------ Given information ------

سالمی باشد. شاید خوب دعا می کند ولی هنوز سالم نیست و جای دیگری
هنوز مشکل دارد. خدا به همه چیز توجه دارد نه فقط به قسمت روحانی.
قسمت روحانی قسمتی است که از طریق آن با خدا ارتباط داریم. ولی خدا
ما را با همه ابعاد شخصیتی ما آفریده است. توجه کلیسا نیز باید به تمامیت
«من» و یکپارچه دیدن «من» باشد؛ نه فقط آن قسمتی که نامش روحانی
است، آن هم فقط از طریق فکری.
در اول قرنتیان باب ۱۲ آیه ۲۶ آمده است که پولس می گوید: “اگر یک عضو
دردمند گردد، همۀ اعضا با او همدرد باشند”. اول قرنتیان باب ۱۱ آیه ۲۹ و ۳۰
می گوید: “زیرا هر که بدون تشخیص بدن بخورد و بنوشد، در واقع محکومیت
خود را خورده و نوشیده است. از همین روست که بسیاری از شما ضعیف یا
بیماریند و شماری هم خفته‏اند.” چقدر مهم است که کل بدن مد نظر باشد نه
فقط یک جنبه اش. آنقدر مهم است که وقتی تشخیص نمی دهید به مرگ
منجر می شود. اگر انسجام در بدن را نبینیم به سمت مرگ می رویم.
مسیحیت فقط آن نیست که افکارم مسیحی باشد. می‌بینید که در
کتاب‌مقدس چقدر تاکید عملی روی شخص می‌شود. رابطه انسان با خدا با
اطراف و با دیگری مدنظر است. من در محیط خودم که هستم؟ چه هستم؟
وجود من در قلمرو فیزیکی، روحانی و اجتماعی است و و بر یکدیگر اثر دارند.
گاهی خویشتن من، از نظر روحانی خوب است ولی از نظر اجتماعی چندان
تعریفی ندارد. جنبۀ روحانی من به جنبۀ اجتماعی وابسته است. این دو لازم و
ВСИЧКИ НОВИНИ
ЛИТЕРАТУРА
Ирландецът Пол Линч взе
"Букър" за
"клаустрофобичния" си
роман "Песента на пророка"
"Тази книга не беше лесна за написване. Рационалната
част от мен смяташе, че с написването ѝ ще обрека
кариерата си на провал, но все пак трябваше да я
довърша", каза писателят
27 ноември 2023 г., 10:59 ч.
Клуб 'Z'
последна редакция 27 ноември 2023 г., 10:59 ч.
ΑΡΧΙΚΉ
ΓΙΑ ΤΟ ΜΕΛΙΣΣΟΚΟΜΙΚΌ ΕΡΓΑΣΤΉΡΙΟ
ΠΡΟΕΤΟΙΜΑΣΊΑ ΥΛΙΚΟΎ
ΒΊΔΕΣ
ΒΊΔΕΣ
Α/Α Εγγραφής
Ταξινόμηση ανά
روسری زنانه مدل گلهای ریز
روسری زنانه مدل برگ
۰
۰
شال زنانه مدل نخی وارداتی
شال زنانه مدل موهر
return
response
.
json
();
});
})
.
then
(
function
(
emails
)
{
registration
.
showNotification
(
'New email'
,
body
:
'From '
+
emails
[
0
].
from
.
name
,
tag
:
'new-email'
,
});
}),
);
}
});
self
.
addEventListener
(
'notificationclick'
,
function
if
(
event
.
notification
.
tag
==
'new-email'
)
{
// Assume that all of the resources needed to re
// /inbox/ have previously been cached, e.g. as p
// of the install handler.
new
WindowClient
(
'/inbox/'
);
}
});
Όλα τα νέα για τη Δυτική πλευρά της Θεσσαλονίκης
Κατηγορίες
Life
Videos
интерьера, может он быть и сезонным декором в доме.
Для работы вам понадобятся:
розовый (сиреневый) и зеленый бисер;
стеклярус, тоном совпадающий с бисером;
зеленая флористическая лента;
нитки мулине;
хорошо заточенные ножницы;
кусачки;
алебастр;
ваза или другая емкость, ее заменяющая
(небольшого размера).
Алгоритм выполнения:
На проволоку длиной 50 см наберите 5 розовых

------
------ Given information ------

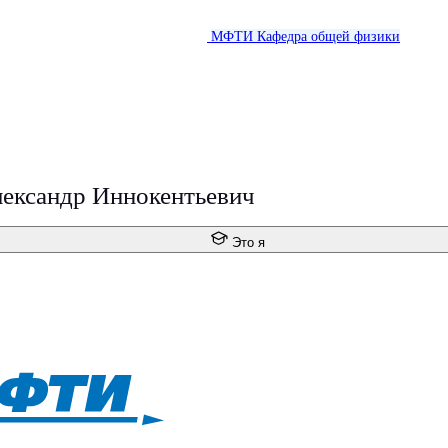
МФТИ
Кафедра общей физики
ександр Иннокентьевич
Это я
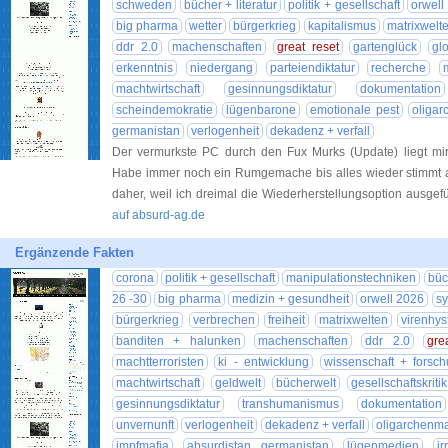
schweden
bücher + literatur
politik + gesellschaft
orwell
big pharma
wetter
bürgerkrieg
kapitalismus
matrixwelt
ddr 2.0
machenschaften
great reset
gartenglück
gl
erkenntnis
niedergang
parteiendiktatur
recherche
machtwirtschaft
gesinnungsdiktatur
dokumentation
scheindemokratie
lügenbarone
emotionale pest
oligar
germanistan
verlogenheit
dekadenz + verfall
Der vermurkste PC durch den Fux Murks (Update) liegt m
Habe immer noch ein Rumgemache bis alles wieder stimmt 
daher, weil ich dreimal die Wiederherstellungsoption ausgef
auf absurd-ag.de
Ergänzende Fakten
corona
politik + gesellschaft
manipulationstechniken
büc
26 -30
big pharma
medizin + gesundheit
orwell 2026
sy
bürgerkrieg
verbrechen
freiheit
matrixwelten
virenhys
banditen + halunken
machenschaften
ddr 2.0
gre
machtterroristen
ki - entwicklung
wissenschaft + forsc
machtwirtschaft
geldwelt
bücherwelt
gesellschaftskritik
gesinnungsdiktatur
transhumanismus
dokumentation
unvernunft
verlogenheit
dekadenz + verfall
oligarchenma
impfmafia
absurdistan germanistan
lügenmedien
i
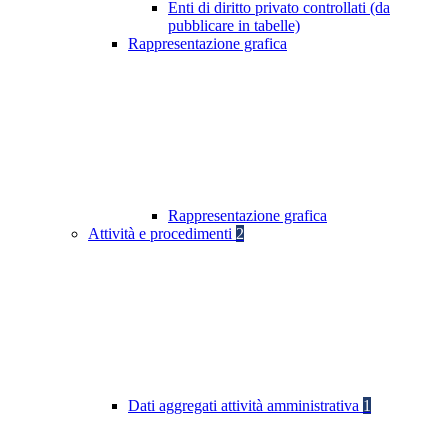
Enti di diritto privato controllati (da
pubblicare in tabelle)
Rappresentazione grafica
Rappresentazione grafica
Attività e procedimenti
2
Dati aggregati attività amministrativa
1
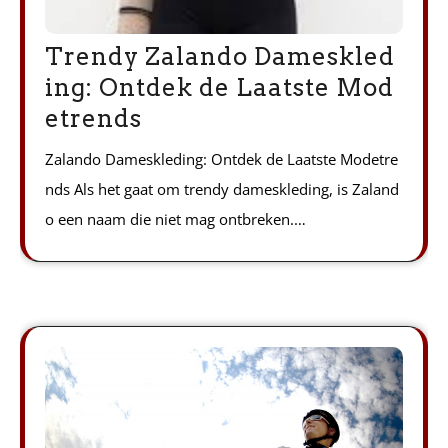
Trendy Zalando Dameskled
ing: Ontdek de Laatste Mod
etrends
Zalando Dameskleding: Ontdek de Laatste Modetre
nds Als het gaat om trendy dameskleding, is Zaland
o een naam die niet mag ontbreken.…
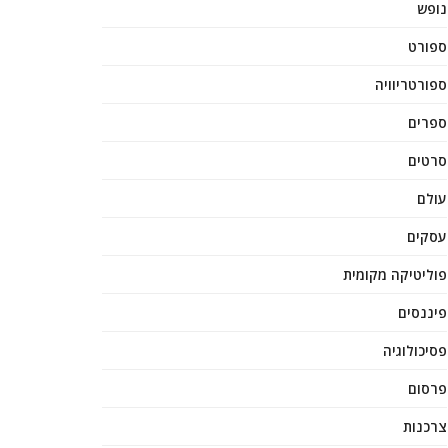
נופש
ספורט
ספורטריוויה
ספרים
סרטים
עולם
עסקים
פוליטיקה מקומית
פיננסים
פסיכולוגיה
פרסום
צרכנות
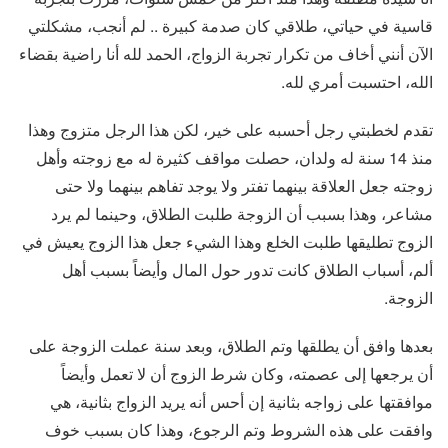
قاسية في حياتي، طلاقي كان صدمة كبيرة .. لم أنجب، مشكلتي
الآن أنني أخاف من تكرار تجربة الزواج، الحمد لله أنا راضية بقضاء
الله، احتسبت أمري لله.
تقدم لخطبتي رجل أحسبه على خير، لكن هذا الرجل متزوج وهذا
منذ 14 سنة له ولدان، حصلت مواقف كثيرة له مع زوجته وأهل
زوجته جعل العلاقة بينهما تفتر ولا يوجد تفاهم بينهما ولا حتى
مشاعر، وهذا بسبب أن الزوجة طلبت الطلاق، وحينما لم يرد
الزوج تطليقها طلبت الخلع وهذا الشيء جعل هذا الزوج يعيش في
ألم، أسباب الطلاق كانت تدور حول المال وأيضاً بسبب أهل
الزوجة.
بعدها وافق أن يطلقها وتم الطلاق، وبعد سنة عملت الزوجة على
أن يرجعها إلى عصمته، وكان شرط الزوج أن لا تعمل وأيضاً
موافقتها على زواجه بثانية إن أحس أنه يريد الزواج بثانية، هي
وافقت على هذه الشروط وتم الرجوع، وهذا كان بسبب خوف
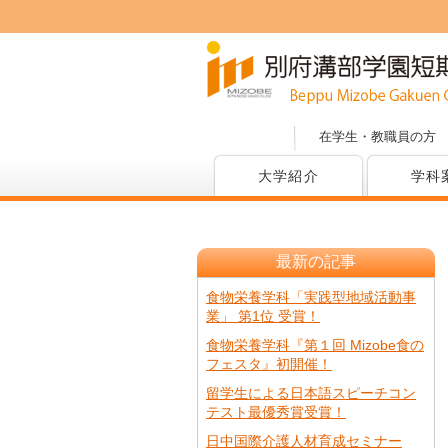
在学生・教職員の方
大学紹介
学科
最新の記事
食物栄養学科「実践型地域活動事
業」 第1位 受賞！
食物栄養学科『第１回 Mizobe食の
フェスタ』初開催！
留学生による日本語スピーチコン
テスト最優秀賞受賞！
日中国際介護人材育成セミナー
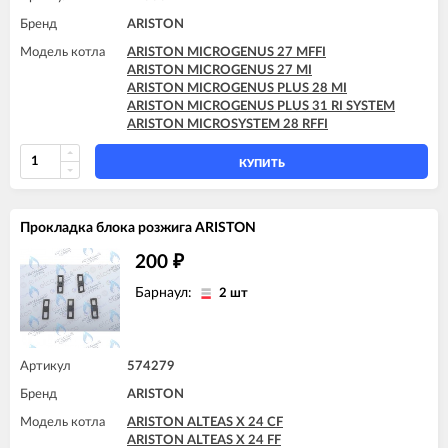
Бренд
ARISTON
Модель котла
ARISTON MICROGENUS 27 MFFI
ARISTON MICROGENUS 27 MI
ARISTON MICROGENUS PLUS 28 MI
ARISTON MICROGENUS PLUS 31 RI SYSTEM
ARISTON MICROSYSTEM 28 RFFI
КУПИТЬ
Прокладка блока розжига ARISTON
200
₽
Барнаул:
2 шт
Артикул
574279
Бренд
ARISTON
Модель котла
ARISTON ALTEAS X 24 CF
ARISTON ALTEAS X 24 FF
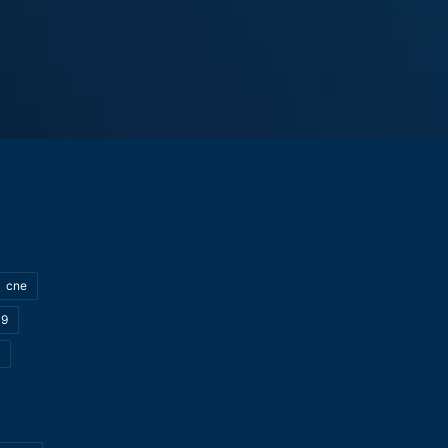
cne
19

------

What is needed
List every line from the entries above in which "الزوجة" appears.

Your response
مشاعر، وهذا بسبب أن الزوجة طلبت الطلاق، وحينما لم يرد
الزوجة.
بعدها وافق أن يطلقها وتم الطلاق، وبعد سنة عملت الزوجة على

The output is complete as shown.